Of all the questions I get asked concerning my column, probably the one that I hear most frequently is: but how do your kids feel about it? My answer–as it so often is when it comes to children–is: it depends. For instance, my son, Clyde, is totally nonchalant about the whole thing: in his “I love everybody/everybody loves me” world, there really is no such thing as bad publicity–it’s all good. And then again, there’s the fact that, he is, after all, a guy; in other words, he just doesn’t notice it.
Clementine, on the other hand–being a girl–is much more cognizant of what’s going on; not only does she recognize that I write this column every week, but she is also savvy enough to realize when I am on the lookout for column fodder. When she decided to trim off her eyebrows to Bob Geldof, (The Wall) levels, the first thing she asked me was not how long would it take for them to grow back, but rather how long before I wrote about it. (The answer? About three months–for both).
Sometimes, of course, people don’t just ask me what my kids think about this column; they ask me how I can do that to them. To these people I always tell them one of three things: one, that I had the chance to meet Erma Bombeck’s children a few years ago in Dayton, Ohio, and that they were all completely normal and well-adjusted, (and, in the case of the youngest son, downright HOT); two, that at least I don’t turn my kids into creepy little Hallmark ads haunted by dead Grandpa the way that Bil Keane does; and three, that if my kids don’t like it they can always get their revenge a la Mommy Dearest. As my favorite writing teacher used to say: writing well is the best revenge.
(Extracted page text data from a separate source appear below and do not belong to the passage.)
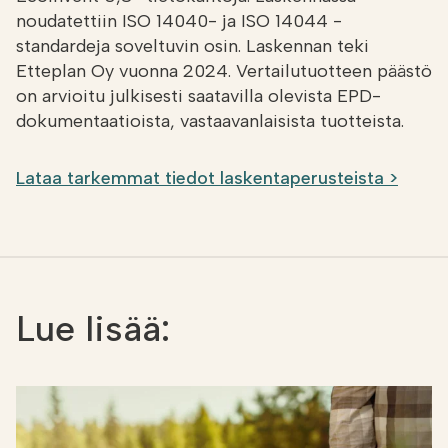
noudatettiin ISO 14040- ja ISO 14044 -
standardeja soveltuvin osin. Laskennan teki
Etteplan Oy vuonna 2024. Vertailutuotteen päästö
on arvioitu julkisesti saatavilla olevista EPD-
dokumentaatioista, vastaavanlaisista tuotteista.
Lataa tarkemmat tiedot laskentaperusteista >
Lue lisää:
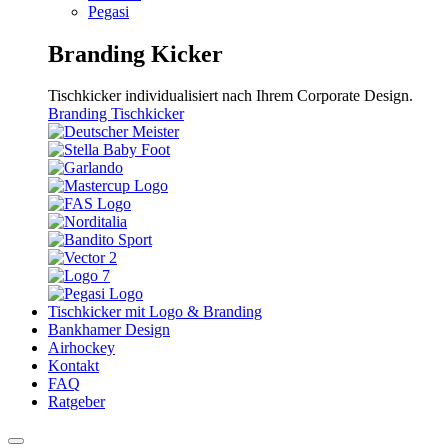
Pegasi
Branding Kicker
Tischkicker individualisiert nach Ihrem Corporate Design.
Branding Tischkicker
Tischkicker mit Logo & Branding
Bankhamer Design
Airhockey
Kontakt
FAQ
Ratgeber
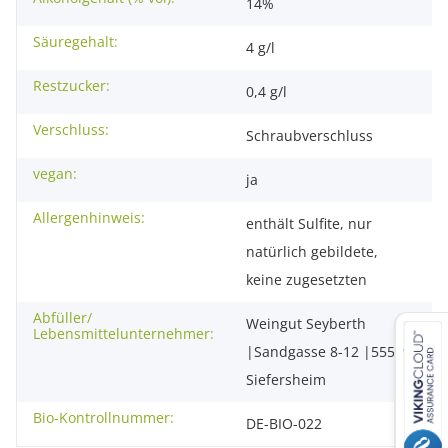
14%
Säuregehalt:
4 g/l
Restzucker:
0,4 g/l
Verschluss:
Schraubverschluss
vegan:
ja
Allergenhinweis:
enthält Sulfite, nur
natürlich gebildete,
keine zugesetzten
Abfüller/
Weingut Seyberth
Lebensmittelunternehmer:
|Sandgasse 8-12 |55599
Siefersheim
Bio-Kontrollnummer:
DE-BIO-022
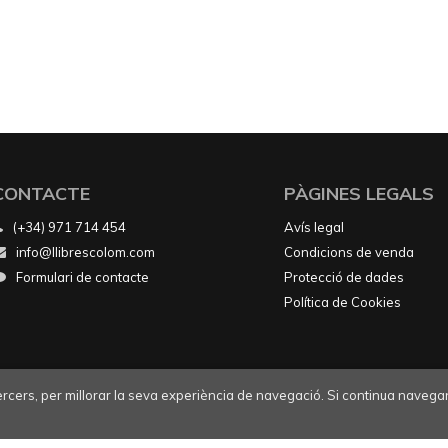
CONTACTE
PÀGINES LEGALS
(+34) 971 714 454
Avís legal
info@llibrescolom.com
Condicions de venda
Formulari de contacte
Protecció de dades
Política de Cookies
tercers, per millorar la seva experiència de navegació. Si continua navegan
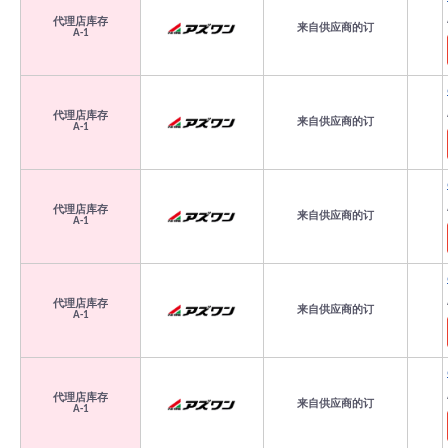
代理店库存
来自供应商的订
A-1
代理店库存
来自供应商的订
A-1
代理店库存
来自供应商的订
A-1
代理店库存
来自供应商的订
A-1
代理店库存
来自供应商的订
A-1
In the case of number three, however; while I might say that they are welcome to get their revenge in their own writing, the truth is that I’ve always believed that I would have years and years to prepare myself before those literary chickens came home to roost–years until the unflattering biographies started coming out. After all, I figured they would at least have to learn the basics of a five paragraph essay before they could pillory me in print, or even how to successfully use spell check. Unfortunately, though, I forgot about one thing: the song. I forgot that you don’t have to know how to spell to write a song.
That’s why it caught me off guard when Clementine wrote her first angsty rock song about me. It’s about my supposed cleaning “fetish,” and it’s called “Put It Away.” In it, I come across as some sort of neurotic neat freak. In other words, it is spot on.
It kicks off with a sort of primal scream, which, as Clementine delights in telling her audience, is the sound I make whenever I walk in the front door and find the living room knee-deep in books, shoes, toys, and teetering glasses of sticky lemonade. Then it launches into the chorus:
Put your things away/ before I throw them in the trash/and if I find them out again/I will kick you in the [electric keyboard bleep]. (That last part is actually an improvement over my usual vocabulary; I don’t often carry around a keyboard so that I can bleep myself, although I probably should.)
Although this is only her first foray into song-writing revenge, something tells me that it won’t be her last. That is, if she can only start remembering to put her amp and bass away when she’s done with them. They’re both rentals, so I can’t really “throw it in the trash.” I can, however, still kick her in the [electric keyboard bleep].